Your instructions –
Beneath this line are the data; copy exactly the part of them that opens with the line containing "указывали на то, что раис ушел из СД" and closes with the line containing "(ожидают, что это произойдет в 2026 году).", and only that part.

Collected data –
——
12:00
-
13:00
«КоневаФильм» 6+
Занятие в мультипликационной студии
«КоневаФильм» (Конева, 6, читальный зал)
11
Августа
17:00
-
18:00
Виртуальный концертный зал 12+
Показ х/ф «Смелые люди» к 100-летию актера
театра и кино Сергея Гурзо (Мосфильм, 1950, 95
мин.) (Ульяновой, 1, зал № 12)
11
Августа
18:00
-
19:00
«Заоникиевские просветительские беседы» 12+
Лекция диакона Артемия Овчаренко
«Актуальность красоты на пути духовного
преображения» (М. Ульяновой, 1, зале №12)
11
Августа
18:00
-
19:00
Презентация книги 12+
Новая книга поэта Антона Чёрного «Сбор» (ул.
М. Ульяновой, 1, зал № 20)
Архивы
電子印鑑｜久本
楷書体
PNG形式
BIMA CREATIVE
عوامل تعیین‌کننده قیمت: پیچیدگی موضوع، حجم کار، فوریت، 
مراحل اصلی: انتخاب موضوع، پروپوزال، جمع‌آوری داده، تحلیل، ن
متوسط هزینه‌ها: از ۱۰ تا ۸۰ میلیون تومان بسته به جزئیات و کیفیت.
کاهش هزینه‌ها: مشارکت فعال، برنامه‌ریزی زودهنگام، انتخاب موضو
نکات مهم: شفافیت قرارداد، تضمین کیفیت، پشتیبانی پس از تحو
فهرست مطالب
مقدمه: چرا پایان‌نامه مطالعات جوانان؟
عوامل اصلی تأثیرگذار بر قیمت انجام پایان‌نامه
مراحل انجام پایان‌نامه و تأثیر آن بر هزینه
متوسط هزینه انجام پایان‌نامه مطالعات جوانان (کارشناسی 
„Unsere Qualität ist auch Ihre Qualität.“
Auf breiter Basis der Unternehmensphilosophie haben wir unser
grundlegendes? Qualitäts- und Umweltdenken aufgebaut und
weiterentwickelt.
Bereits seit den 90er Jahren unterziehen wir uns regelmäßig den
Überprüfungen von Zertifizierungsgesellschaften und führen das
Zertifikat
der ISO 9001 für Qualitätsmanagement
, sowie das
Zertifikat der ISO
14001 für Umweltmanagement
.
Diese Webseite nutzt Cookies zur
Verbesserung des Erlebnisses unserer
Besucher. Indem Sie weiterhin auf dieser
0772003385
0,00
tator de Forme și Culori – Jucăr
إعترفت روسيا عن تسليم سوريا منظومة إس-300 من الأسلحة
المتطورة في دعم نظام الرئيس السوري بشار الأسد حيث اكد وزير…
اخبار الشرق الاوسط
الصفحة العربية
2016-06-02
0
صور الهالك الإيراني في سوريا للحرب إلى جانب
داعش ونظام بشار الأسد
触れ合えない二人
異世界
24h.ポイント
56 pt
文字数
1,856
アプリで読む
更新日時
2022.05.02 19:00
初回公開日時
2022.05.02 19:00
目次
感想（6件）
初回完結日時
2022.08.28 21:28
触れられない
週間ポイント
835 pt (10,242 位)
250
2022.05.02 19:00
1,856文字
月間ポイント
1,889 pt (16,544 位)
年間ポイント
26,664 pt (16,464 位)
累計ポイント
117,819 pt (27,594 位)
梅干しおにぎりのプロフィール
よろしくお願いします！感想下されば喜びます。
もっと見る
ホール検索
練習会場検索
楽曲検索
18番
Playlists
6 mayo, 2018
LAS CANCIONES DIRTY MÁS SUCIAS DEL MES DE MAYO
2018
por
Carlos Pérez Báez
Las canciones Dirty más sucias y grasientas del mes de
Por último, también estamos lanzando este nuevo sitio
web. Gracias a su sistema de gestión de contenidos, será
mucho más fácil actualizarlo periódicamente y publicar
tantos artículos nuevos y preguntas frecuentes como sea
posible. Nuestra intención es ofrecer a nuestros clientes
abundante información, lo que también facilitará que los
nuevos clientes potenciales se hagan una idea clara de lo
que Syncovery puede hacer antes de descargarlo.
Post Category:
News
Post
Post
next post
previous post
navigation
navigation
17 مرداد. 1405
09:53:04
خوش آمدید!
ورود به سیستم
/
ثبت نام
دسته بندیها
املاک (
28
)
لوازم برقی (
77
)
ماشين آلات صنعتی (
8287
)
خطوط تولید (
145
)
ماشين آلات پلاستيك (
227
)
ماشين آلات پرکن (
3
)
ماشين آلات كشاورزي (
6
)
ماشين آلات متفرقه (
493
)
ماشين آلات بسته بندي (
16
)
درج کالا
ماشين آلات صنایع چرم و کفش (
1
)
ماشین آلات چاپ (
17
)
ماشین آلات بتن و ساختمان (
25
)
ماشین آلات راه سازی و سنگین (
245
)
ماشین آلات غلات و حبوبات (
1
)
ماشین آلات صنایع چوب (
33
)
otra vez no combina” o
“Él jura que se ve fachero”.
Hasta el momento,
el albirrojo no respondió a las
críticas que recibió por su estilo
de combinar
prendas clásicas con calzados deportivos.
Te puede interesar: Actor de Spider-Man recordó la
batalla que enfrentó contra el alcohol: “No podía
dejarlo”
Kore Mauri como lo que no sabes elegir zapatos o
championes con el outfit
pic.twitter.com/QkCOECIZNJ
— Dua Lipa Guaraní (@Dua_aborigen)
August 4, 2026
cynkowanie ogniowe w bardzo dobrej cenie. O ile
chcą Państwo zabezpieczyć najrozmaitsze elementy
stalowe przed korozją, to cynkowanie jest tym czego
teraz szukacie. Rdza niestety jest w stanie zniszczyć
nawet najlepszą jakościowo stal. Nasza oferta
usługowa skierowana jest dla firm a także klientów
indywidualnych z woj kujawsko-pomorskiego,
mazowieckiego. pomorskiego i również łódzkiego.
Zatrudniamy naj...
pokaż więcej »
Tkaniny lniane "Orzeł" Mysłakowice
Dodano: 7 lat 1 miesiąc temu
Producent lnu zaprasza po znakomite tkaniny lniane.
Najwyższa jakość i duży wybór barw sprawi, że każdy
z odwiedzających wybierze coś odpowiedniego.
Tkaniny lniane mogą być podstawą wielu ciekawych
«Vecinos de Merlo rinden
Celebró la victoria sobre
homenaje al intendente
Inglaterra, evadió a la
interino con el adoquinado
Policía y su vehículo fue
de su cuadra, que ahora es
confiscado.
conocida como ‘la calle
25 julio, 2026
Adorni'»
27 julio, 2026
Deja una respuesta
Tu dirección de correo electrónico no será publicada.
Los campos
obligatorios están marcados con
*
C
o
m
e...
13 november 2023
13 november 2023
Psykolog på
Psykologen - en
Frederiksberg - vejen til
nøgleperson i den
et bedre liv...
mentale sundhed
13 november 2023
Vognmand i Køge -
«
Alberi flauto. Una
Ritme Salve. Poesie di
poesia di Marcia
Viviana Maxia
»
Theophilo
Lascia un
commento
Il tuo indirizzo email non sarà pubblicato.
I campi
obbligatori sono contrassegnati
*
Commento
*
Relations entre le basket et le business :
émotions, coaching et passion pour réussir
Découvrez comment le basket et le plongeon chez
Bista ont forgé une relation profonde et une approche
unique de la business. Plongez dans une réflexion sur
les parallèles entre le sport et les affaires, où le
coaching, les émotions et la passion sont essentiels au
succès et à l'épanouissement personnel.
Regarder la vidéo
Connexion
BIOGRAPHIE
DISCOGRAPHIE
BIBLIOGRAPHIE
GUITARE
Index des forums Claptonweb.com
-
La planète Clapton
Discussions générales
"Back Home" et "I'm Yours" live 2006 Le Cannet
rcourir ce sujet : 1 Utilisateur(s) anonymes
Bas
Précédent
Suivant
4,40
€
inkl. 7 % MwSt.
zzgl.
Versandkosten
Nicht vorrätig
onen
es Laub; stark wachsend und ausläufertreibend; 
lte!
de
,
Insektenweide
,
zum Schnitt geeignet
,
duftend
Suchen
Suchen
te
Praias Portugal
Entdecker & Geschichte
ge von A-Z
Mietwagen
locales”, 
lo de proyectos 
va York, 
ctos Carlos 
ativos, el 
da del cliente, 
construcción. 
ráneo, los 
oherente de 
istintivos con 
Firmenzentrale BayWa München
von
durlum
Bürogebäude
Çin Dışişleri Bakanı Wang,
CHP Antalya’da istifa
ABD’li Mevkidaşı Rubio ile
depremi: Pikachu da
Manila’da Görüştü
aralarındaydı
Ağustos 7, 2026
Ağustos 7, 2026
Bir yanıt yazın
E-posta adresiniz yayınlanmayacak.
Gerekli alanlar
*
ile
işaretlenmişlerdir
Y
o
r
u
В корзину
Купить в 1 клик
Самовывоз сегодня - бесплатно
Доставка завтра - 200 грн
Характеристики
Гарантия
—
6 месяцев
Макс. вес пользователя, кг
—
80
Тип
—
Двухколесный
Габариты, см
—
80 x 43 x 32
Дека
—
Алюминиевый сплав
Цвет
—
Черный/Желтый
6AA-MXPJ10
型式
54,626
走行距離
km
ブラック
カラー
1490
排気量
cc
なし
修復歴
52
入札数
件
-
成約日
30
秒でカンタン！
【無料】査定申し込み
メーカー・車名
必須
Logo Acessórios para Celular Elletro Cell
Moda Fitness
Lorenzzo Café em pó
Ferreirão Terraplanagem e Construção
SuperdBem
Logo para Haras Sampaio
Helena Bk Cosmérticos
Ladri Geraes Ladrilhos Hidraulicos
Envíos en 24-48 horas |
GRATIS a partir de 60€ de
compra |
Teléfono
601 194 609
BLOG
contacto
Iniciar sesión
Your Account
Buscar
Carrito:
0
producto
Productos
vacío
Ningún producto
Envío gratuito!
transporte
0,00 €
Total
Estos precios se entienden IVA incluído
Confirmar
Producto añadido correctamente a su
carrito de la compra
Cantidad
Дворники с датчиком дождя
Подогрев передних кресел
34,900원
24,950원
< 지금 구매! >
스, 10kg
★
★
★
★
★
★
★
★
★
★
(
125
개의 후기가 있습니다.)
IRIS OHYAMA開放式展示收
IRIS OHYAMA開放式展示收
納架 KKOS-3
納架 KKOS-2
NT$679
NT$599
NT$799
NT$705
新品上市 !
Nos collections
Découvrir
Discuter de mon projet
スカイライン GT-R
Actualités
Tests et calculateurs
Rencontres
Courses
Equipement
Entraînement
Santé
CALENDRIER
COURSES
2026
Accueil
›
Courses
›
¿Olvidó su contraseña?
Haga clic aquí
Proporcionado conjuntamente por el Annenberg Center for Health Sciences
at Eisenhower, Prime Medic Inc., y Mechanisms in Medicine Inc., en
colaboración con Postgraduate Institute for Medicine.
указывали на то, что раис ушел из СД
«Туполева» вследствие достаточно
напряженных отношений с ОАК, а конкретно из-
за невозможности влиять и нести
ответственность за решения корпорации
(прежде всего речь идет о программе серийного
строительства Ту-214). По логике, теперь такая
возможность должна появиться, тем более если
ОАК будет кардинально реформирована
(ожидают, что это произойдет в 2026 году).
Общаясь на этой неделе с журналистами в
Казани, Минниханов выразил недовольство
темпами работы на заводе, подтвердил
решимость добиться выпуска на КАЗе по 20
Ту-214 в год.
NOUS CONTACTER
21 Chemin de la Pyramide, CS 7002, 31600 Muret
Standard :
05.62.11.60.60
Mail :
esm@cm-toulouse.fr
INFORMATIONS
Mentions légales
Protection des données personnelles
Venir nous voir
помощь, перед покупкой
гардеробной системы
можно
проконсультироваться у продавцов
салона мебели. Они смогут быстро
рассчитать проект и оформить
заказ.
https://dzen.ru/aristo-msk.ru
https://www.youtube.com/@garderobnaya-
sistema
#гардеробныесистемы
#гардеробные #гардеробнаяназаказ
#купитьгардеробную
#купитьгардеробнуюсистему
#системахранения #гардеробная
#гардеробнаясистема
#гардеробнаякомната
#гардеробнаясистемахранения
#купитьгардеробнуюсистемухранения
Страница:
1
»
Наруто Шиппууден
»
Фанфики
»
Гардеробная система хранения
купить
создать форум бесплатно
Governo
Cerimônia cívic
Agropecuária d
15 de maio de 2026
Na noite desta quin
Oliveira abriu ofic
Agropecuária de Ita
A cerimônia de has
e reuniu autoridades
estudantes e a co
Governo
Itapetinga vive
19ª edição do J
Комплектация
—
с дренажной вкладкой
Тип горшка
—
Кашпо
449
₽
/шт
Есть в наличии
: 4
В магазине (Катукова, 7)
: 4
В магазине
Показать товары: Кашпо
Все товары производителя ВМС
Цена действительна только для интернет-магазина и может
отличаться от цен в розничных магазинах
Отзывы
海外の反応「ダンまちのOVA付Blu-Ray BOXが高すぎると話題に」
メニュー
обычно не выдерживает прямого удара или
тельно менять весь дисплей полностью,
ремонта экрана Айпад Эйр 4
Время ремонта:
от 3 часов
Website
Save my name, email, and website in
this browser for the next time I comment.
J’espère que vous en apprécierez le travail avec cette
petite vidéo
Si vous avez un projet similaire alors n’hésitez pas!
——
Written solution –
указывали на то, что раис ушел из СД
«Туполева» вследствие достаточно
напряженных отношений с ОАК, а конкретно из-
за невозможности влиять и нести
ответственность за решения корпорации
(прежде всего речь идет о программе серийного
строительства Ту-214). По логике, теперь такая
возможность должна появиться, тем более если
ОАК будет кардинально реформирована
(ожидают, что это произойдет в 2026 году).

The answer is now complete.